Comment le projet s’est développé au fil des ans ? 

Au début des années 2010, et suite à la rencontre avec Brigitte, nous avons organisé un premier repas sans couverts pour une quarantaine de couverts. Il y avait des personnes malades, des professionnels de la santé, un directeur d’hôpital, des étudiants… Brigitte a pu manger seule, sans l’aide de personne. Il y avait de l’émotion chez chacun de nous. Nous nous sommes dits : on ne peut pas s’arrêter là. Nous avons démarré dans un lycée hôtelier à Marseille pour former des étudiants à construire un plat gastronomique qui ne tienne que dans une bouchée, qui puisse être préhensible par le pouce et l’index. D’emblée, nous avons compris la complexité du projet. Mais il a obtenu de nombreuses reconnaissances et des prix dans différents concours. De fil en aiguille, il s’est développé un petit peu partout en France. 

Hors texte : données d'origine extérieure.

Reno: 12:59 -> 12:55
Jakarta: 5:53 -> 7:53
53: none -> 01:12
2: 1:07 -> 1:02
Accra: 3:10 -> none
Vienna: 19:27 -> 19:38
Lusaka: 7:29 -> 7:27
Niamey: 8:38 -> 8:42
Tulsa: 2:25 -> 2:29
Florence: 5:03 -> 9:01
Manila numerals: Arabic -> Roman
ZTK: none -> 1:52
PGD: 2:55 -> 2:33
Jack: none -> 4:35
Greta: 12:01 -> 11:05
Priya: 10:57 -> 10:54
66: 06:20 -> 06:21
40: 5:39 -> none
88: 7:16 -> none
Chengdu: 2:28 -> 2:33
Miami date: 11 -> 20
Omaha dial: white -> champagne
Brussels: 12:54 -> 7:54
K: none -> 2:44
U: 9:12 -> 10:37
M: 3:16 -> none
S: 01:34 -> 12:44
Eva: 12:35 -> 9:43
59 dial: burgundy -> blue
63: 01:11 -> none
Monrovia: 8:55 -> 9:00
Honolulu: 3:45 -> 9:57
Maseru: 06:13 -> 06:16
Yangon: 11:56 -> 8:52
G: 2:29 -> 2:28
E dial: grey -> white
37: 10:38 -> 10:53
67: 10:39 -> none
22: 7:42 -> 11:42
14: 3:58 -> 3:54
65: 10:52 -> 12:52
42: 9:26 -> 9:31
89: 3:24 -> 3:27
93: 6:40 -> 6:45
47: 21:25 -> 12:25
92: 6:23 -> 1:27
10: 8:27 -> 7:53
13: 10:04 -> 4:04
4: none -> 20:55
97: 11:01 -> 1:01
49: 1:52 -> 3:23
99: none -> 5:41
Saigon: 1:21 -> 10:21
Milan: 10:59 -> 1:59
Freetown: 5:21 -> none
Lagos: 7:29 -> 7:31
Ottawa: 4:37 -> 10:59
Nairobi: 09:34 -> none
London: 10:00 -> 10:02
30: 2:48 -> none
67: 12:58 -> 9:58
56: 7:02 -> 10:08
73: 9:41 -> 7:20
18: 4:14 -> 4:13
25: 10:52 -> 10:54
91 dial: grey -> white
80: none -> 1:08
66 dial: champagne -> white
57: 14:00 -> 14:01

Où en êtes-vous aujourd’hui ? 

Nous travaillons avec un chef, Stéphane Pernin, professeur au lycée hôtelier de La Ciotat (Bouches-du-Rhône). Il forme les étudiants à la construction de bouchées gastronomiques. Il ne donne pas de recettes toutes faites ; à chaque classe de créer ses propres recettes. Nous parlons également au personnel de salle pour expliciter notre concept. Aujourd’hui, nous intervenons dans une quarantaine d’écoles à travers la France. Récemment, des élèves du lycée de Dinard (Ille-et-Vilaine) travaillaient par exemple sur une bouchée autour du fameux poulet dominical. Nous sommes souvent impressionnés par la créativité des étudiants. 

Existe-t-il des limites à la créativité culinaire au regard des contraintes de la bouchée ? 

Pas vraiment. Il faut juste bien réfléchir à sa construction, à sa taille, à sa chaleur, à sa tenue dans le temps et à sa mastication. C’est un concentré de contraintes, mais il n’y a pas d’impossibilités clairement identifiées. Je précise que le « sans fourchette » n’a rien à voir avec le simple fait de découper une part de pizza en petits morceaux ; c’est totalement autre chose, à tous les niveaux. Le « sans fourchette » constitue une approche nouvelle de la gastronomie, il y a de vrais enjeux derrière. 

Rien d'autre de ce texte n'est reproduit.